Data:
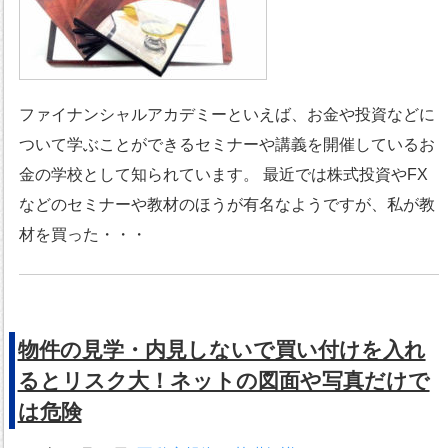
ファイナンシャルアカデミーといえば、お金や投資などに
ついて学ぶことができるセミナーや講義を開催しているお
金の学校として知られています。 最近では株式投資やFX
などのセミナーや教材のほうが有名なようですが、私が教
材を買った・・・
物件の見学・内見しないで買い付けを入れ
るとリスク大！ネットの図面や写真だけで
は危険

Exercise aim: Go through the records above and write out every line exactly, passing over the pictures.

Final answer:
ファイナンシャルアカデミーといえば、お金や投資などに
ついて学ぶことができるセミナーや講義を開催しているお
金の学校として知られています。 最近では株式投資やFX
などのセミナーや教材のほうが有名なようですが、私が教
材を買った・・・
物件の見学・内見しないで買い付けを入れ
るとリスク大！ネットの図面や写真だけで
は危険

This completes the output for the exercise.